The Institute of Higher Education (IHE) has been awarded a $355,997 grant to lead a team of researchers and institutional stakeholders in a collaborative project designed to facilitate student success and institutional transformation through the use of the guided pathways framework. Dr. Justin Ortagus, director of IHE and assistant professor of higher education administration & policy, will serve as the principal investigator of the project.
A guided pathways approach provides students with clear, structured course options that serve as roadmaps and align with students’ educational and professional goals. “The guided pathways framework is typically discussed in the context of community colleges, but students at access-oriented four-year institutions may face similar challenges and benefit from a highly structured academic plan,” Ortagus said.
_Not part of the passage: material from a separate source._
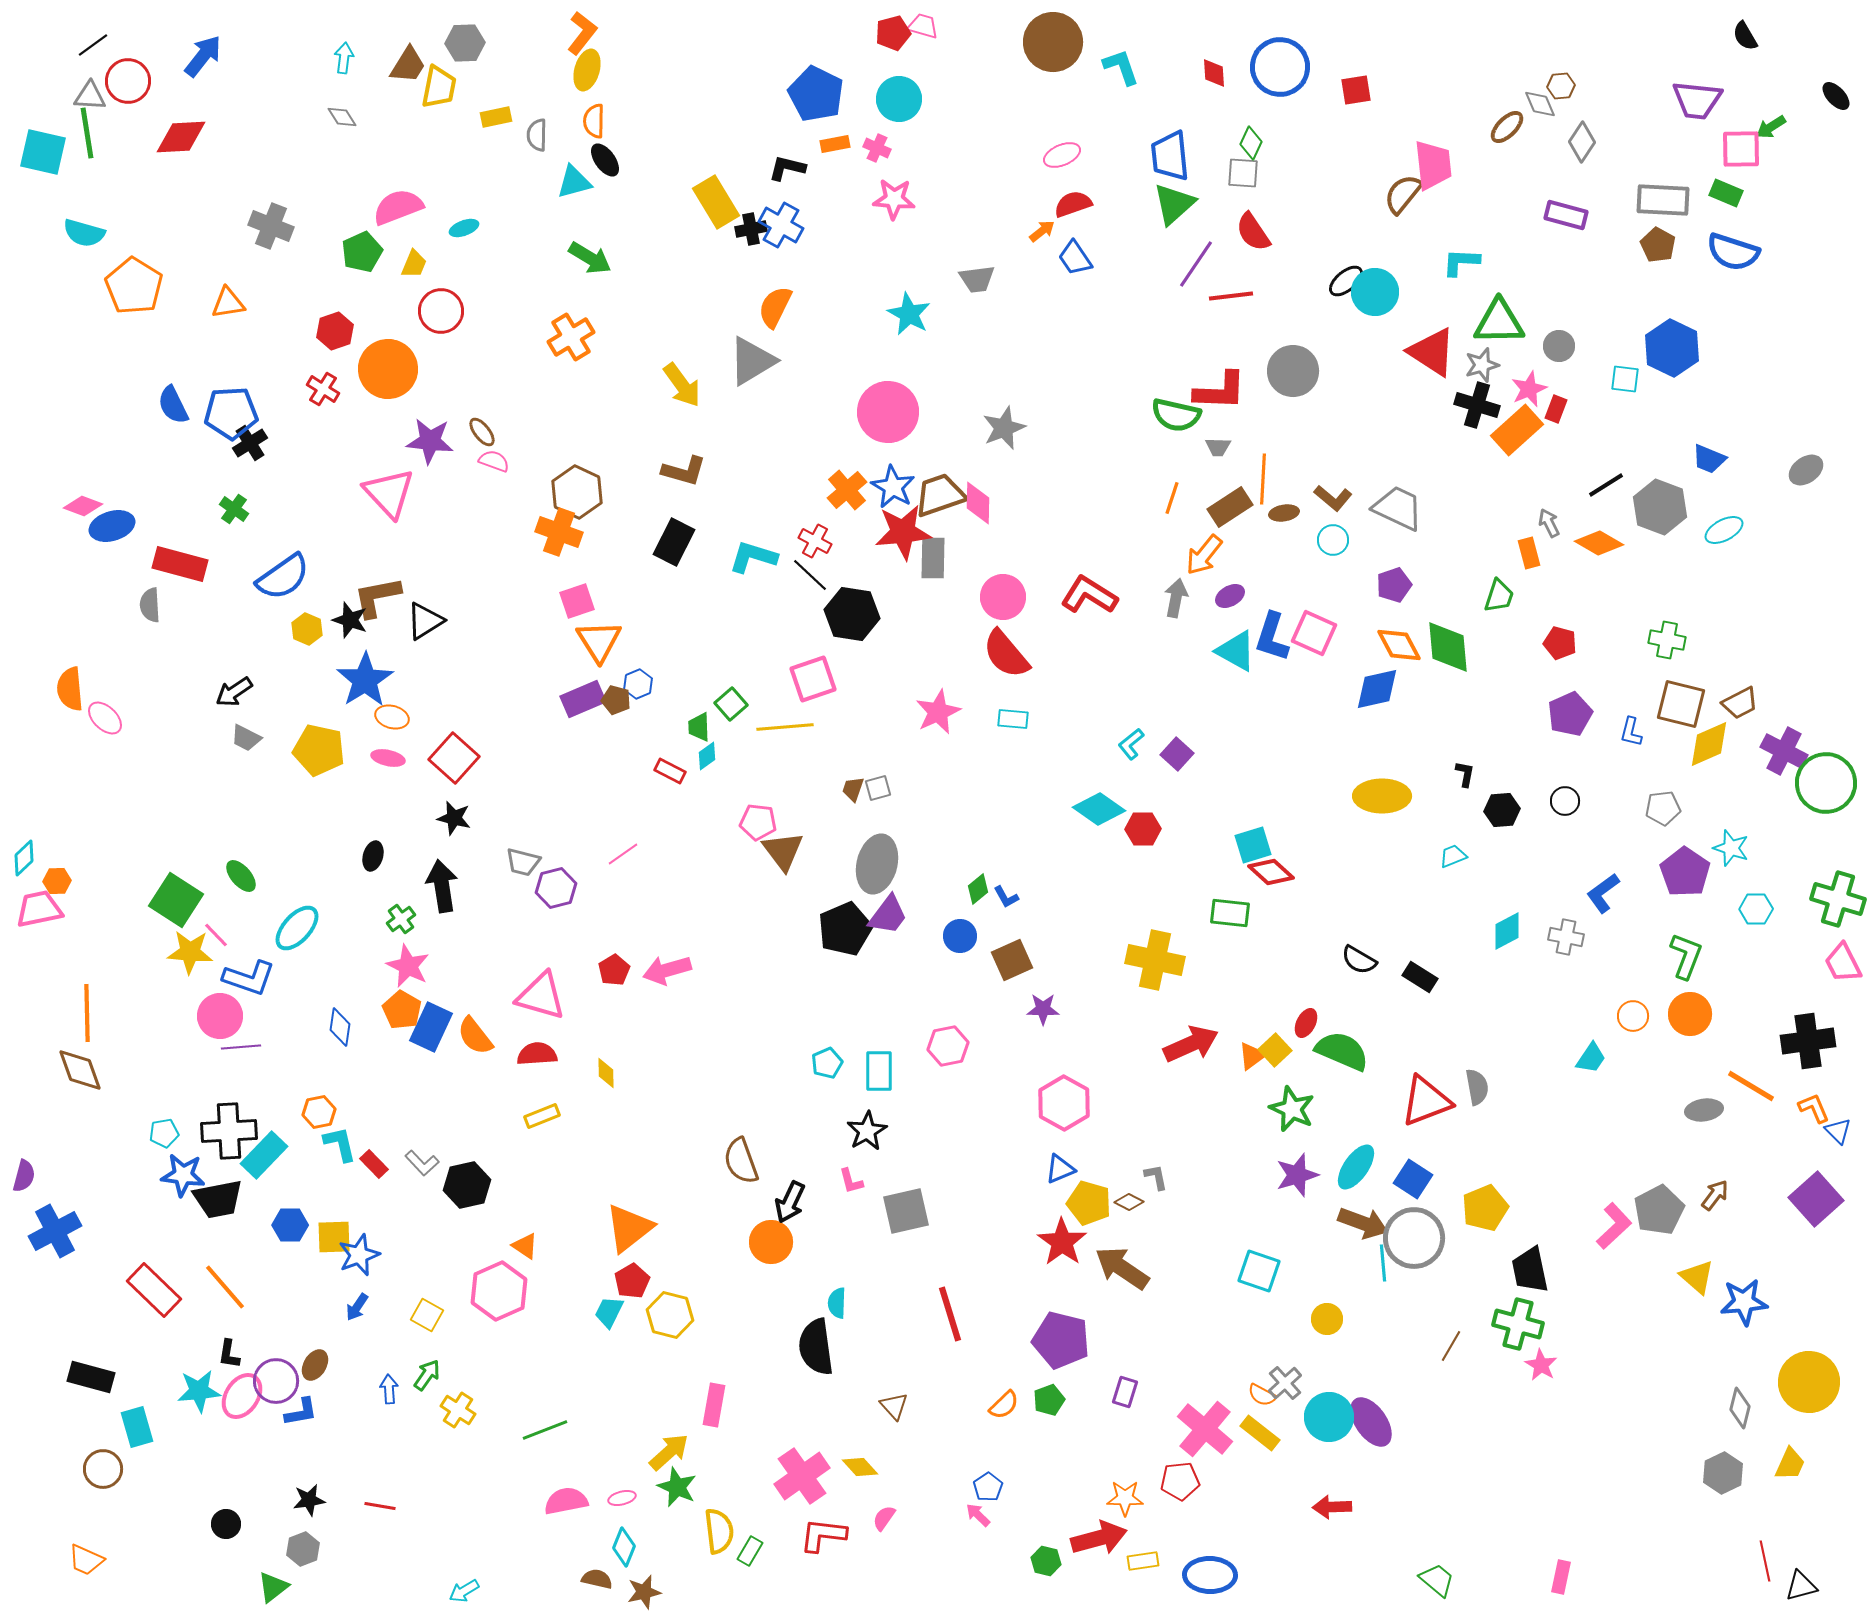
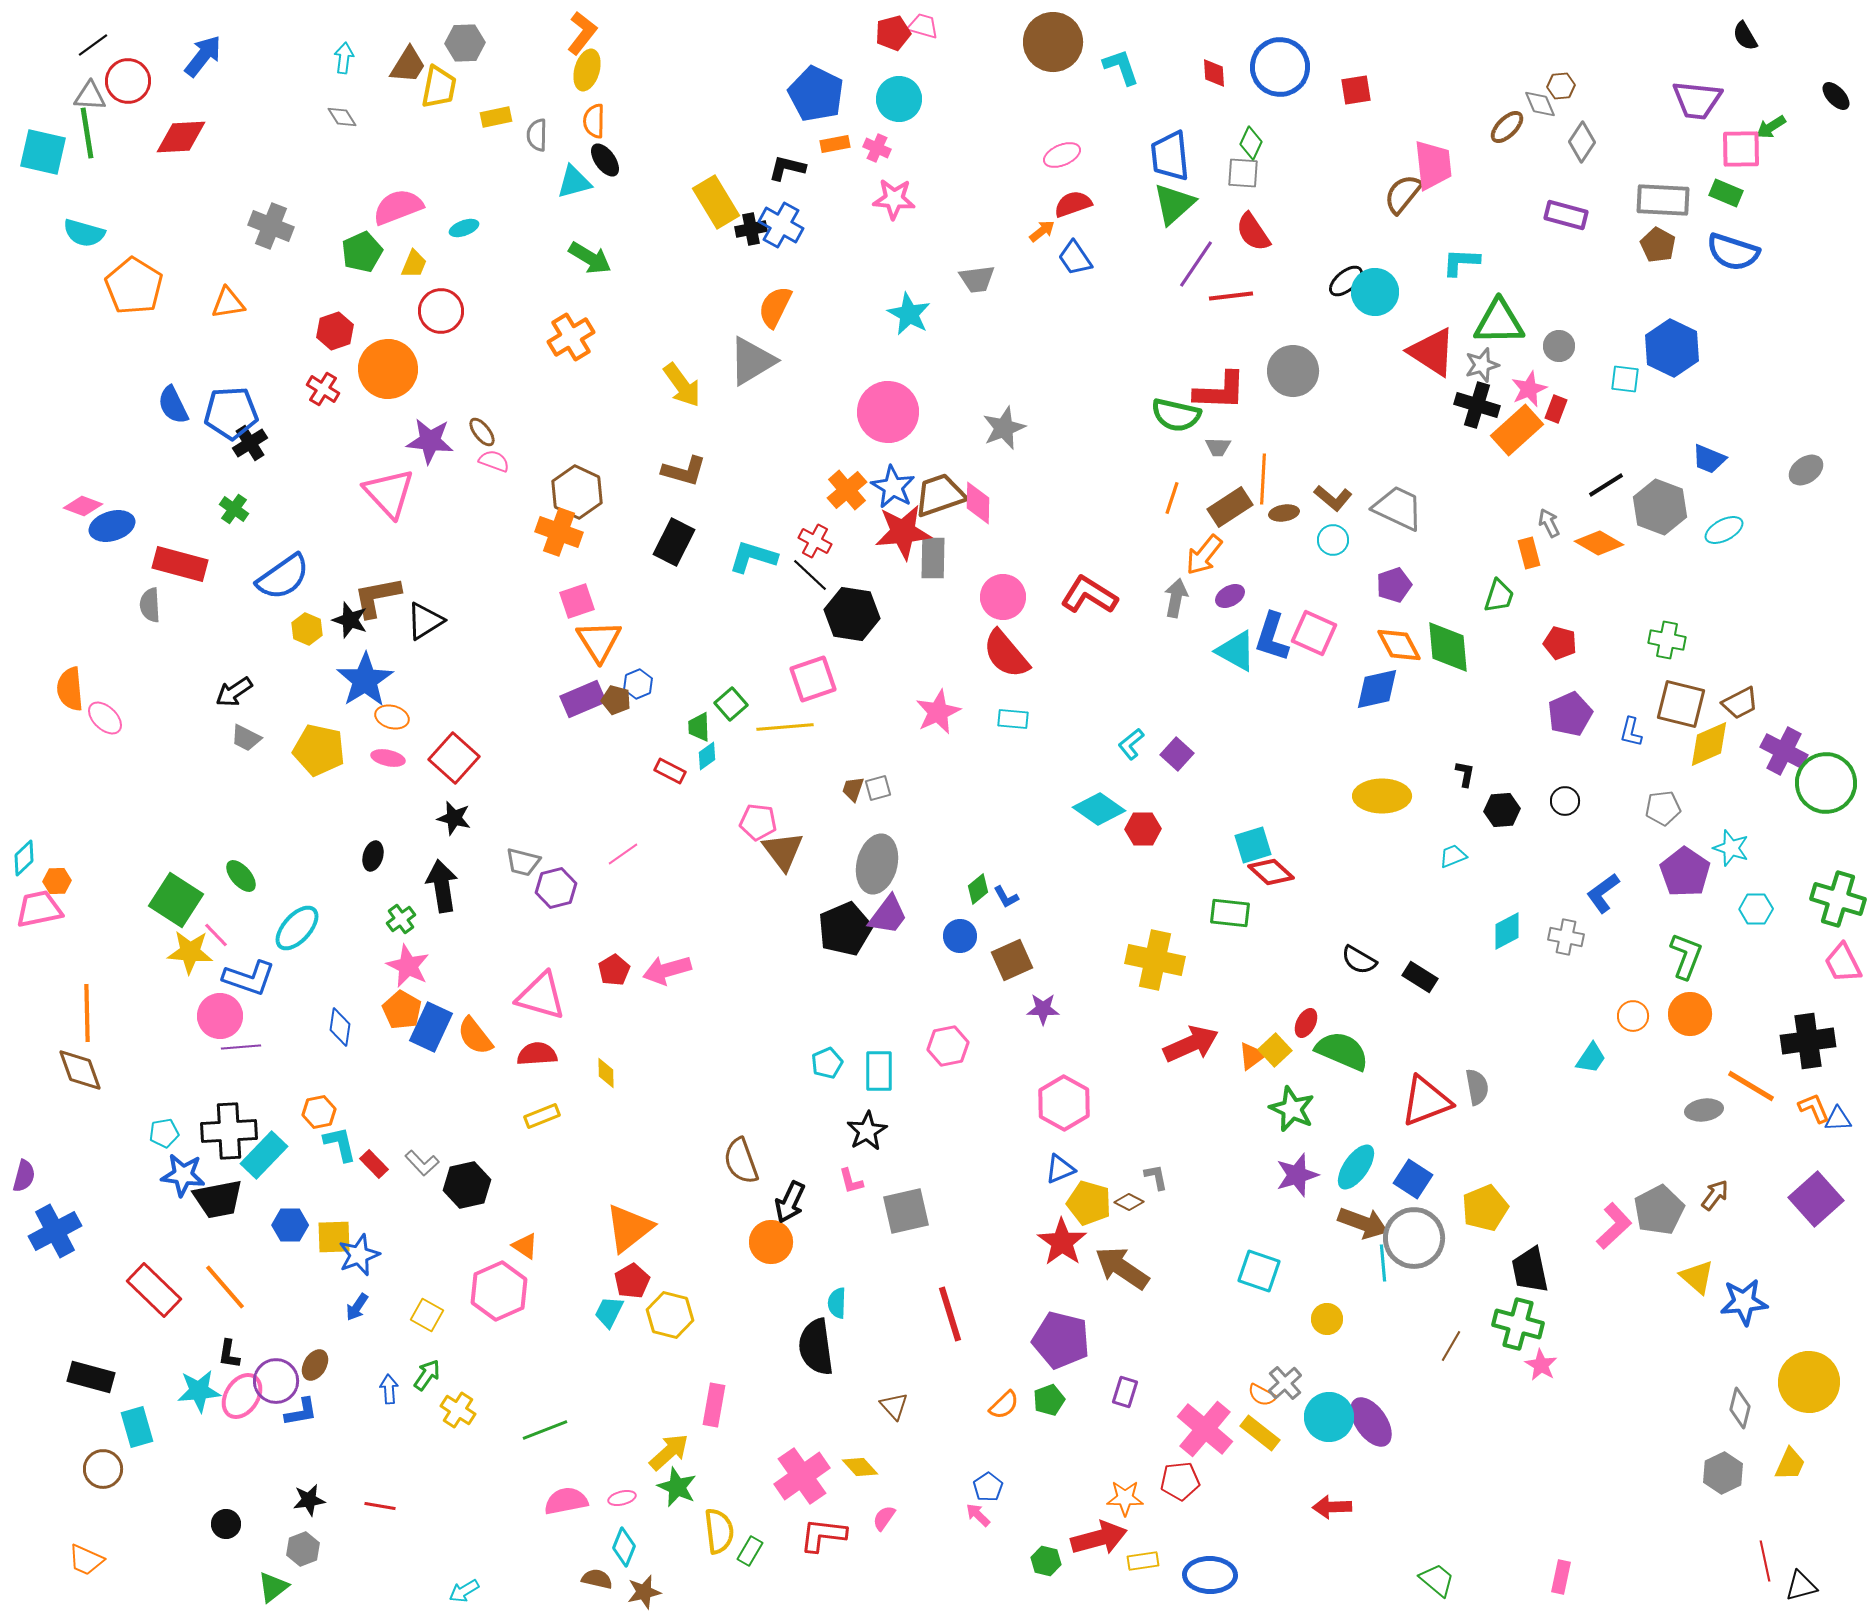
blue triangle at (1838, 1131): moved 12 px up; rotated 48 degrees counterclockwise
The IHE-led project will focus specifically on incorporating access-oriented four-year institutional perspectives in conversations surrounding how to transform institutional practices and improve student outcomes through the use of guided pathways as an evidence-based framework.
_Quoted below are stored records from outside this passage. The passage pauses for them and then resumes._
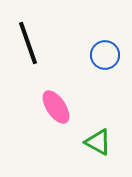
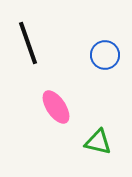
green triangle: rotated 16 degrees counterclockwise
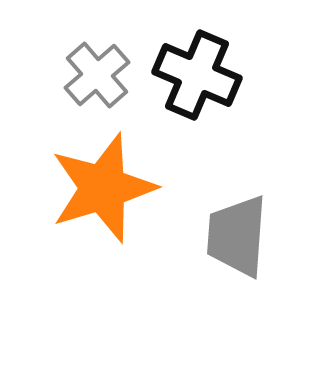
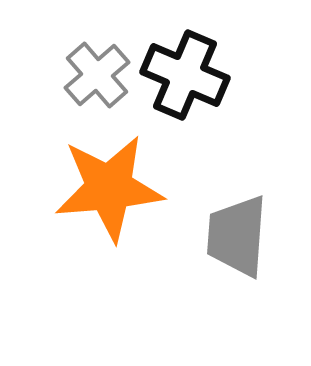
black cross: moved 12 px left
orange star: moved 6 px right; rotated 12 degrees clockwise
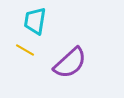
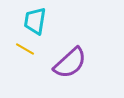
yellow line: moved 1 px up
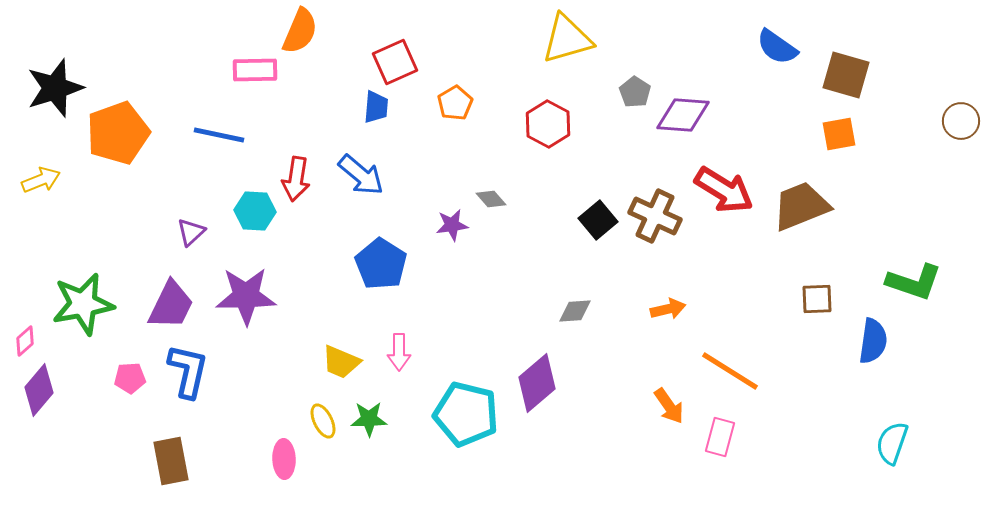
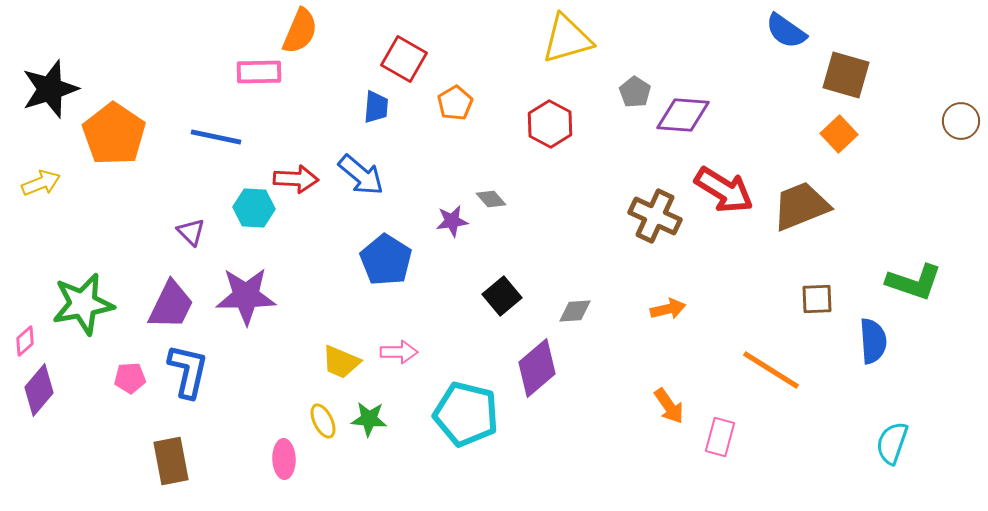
blue semicircle at (777, 47): moved 9 px right, 16 px up
red square at (395, 62): moved 9 px right, 3 px up; rotated 36 degrees counterclockwise
pink rectangle at (255, 70): moved 4 px right, 2 px down
black star at (55, 88): moved 5 px left, 1 px down
red hexagon at (548, 124): moved 2 px right
orange pentagon at (118, 133): moved 4 px left, 1 px down; rotated 18 degrees counterclockwise
orange square at (839, 134): rotated 33 degrees counterclockwise
blue line at (219, 135): moved 3 px left, 2 px down
red arrow at (296, 179): rotated 96 degrees counterclockwise
yellow arrow at (41, 180): moved 3 px down
cyan hexagon at (255, 211): moved 1 px left, 3 px up
black square at (598, 220): moved 96 px left, 76 px down
purple star at (452, 225): moved 4 px up
purple triangle at (191, 232): rotated 32 degrees counterclockwise
blue pentagon at (381, 264): moved 5 px right, 4 px up
blue semicircle at (873, 341): rotated 12 degrees counterclockwise
pink arrow at (399, 352): rotated 90 degrees counterclockwise
orange line at (730, 371): moved 41 px right, 1 px up
purple diamond at (537, 383): moved 15 px up
green star at (369, 419): rotated 6 degrees clockwise
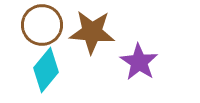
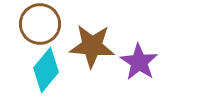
brown circle: moved 2 px left, 1 px up
brown star: moved 14 px down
The research team will initially conduct quantitative data analyses leveraging national data sources to identify institutional leaders in retention rates, completion rates and labor market outcomes among underrepresented and disadvantaged students. The next phase of the project will involve hosting a series of interviews with access-oriented four-year institutions, research centers and additional organizations with expertise related to the use of guided pathways at four-year institutions. The last phase of the project will include the creation of a final report in which the research team will outline its methodology, findings and evidence-based recommendations for future interventions that can increase the scale of the implementation of guided pathways for student success by including access-oriented four-year institutional perspectives.
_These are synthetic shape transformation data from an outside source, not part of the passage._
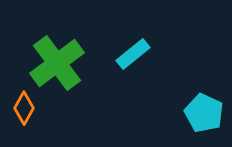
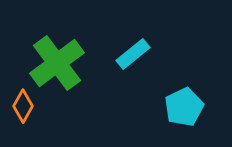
orange diamond: moved 1 px left, 2 px up
cyan pentagon: moved 20 px left, 6 px up; rotated 21 degrees clockwise
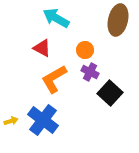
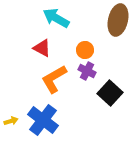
purple cross: moved 3 px left, 1 px up
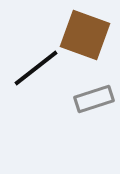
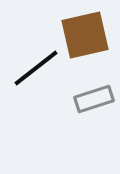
brown square: rotated 33 degrees counterclockwise
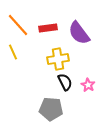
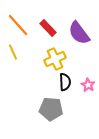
red rectangle: rotated 54 degrees clockwise
yellow cross: moved 3 px left; rotated 15 degrees counterclockwise
black semicircle: rotated 24 degrees clockwise
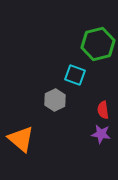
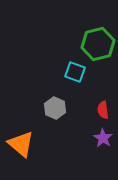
cyan square: moved 3 px up
gray hexagon: moved 8 px down; rotated 10 degrees counterclockwise
purple star: moved 2 px right, 4 px down; rotated 24 degrees clockwise
orange triangle: moved 5 px down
The collaborative project is titled “Guided Pathways for Student Success at Access-Oriented Four-Year Institutions” and includes collaborators from West Virginia University, Howard University, Appalachian State University and the Association of Public and Land-Grant Universities. The project is funded by the Bill & Melinda Gates Foundation and is expected to be completed during the summer of 2019.
“We’re partnering with both researchers and practitioners at participating organizations to make sure we’re asking the right questions to allow our research to inform future practice and ultimately optimize the likelihood of student success at these access-oriented four-year institutions,” Ortagus said.